_Instructions to follow_.
Exactly reproduce the line that contains "software di CRM basato sulla Blockchai" and all lines after it in the entries below, through the very last line.

_Records contained in a dataset_.

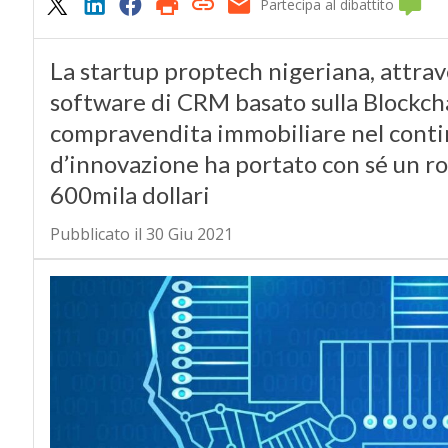
Partecipa al dibattito
La startup proptech nigeriana, attrav
software di CRM basato sulla Blockchai
compravendita immobiliare nel contin
d’innovazione ha portato con sé un r
600mila dollari
Pubblicato il 30 Giu 2021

_Written answer_.
software di CRM basato sulla Blockchai
compravendita immobiliare nel contin
d’innovazione ha portato con sé un r
600mila dollari
Pubblicato il 30 Giu 2021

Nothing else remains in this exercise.